Q: You received $29 million from Congressman Danny Davis for health care training. We were talking about health care disparities. Have you had a chance to reflect on that and put minorities into the pipeline?

LIGHTFOOT: So, a couple of things that we did along that line. I mentioned there were some silver linings, even in the very dark cloud of COVID. We knew that we needed to build up a community healthcare corps because I can come and knock on your door and you’re not going to answer. But if you’ve got a neighbor that you know and you trust, you’re going to open up that door. Not only are you going to open up that door, you’re going to have a conversation. And one of the biggest challenges that we faced during the first two years of COVID was getting people educated about the disease. We had to do a lot of myth busting. You may remember that a lot of Black folks said Black people can’t get COVID. The truth is the first person who died in our city was a middle-aged Black woman. We had to do a lot of work, but what we learned was we have to have troops on the ground who are trusted in the community to be able to get the message out, to be able to knock down people’s mess myths about the healthcare system and get them to be proactive about taking care of themselves. We couldn’t do that from the top down, we needed to do that at the block level. So, we hired 600 community health care workers in 2020 and mostly what they were doing initially was helping us reach out to educate, communicate, and the vast majority of them are Black and brown. I think an overwhelming number are Black. The idea wasn’t to just have 600 people that the city paid, but to get them real careers in health care and be that community healthcare force that we knew we were going to need on a going forward basis for public health. So, I think that that has been a tremendous success, but it’s given us insights that’s invaluable for us to know how we do service delivery. How do we reach people? How do we connect them up to services? We borrowed that model, if you will, from West Side United.
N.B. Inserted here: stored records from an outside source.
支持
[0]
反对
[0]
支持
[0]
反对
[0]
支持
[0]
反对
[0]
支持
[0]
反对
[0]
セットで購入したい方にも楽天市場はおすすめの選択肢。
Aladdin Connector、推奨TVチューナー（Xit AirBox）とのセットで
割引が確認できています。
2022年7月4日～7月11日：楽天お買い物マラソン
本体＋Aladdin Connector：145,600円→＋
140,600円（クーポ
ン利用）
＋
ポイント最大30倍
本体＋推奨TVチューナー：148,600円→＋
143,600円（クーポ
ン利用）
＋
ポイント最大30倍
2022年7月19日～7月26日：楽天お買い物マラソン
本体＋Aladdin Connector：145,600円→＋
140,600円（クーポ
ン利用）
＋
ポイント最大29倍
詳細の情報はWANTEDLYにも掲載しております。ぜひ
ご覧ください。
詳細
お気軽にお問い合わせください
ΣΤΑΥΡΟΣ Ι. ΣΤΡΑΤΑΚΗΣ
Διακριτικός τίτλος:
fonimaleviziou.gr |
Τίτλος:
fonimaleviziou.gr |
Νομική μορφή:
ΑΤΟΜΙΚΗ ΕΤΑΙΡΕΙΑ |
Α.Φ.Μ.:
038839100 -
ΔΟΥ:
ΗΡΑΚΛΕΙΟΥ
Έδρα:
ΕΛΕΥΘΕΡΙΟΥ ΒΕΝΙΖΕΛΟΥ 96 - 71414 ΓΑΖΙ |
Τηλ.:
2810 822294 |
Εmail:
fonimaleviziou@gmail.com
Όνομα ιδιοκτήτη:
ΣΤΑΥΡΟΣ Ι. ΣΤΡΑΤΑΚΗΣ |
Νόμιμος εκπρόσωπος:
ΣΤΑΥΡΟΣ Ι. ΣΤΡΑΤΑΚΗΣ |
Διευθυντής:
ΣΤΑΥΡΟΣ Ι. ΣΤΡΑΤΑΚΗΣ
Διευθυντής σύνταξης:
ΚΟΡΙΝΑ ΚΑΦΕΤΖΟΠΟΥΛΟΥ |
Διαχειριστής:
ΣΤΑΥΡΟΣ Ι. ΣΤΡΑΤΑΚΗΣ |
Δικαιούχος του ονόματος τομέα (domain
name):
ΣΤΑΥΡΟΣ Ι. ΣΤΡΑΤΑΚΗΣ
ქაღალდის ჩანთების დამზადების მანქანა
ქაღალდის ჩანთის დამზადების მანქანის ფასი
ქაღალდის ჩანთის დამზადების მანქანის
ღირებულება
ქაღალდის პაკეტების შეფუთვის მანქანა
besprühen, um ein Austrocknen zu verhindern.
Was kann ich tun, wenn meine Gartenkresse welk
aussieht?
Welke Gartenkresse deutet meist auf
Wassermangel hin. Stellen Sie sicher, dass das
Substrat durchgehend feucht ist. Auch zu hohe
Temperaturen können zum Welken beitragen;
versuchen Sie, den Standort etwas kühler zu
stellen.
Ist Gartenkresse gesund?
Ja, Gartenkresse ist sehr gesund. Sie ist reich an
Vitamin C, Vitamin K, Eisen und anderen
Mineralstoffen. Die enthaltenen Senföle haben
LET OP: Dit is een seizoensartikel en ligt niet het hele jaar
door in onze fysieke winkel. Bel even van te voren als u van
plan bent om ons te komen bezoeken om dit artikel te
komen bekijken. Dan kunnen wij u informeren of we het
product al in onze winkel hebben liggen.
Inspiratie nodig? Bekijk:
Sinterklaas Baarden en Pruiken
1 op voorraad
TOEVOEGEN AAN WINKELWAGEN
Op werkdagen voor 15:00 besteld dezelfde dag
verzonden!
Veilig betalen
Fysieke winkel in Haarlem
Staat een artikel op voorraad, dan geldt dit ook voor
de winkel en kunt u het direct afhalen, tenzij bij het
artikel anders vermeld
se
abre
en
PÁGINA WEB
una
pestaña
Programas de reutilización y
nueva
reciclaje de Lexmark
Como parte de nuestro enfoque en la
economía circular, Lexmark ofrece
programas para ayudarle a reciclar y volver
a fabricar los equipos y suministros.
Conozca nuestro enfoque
Q: Do you support an elected school board?

LIGHTFOOT: I do support an elected school board. I do not support the legislation that was passed. And I’m happy to spend another succession going chapter and verse on that, not in the least of which is they don’t account for that symbiotic financial relationship between the city and Chicago Public Schools (CPS). No one’s going to continue to pay what is in excess of half a billion dollars every year to CPS if they don’t have any say in the governance of CPS. I don’t give anybody money that I don’t have some say in how that money is being spent.
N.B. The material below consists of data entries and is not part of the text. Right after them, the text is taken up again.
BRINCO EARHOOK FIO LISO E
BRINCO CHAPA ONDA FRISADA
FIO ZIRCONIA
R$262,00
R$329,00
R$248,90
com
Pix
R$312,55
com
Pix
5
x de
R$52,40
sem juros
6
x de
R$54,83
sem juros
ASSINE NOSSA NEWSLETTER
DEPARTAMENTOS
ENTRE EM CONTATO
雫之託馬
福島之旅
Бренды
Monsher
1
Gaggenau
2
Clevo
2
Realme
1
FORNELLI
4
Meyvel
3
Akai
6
Q: How much money has Chicago received in cannabis taxes? How has it been allocated?

LIGHTFOOT: We get a tiny, tiny bit of cannabis money. It is three percent. That’s a conversation for another day whether or not that’s fair. I just happen to think it’s not. We get

three percent of the revenue for cannabis, and, as you know, the cannabis industry is just exploding. What are we doing with the money? We put it right back into violence interruption and prevention. All of those dollars are going there.

Q: One thing that I am sure that is still on your list is the mental health situation. You promised to do something about mental health.

LIGHTFOOT: Seventy-seven neighborhoods as of 2022 all have free mental health services.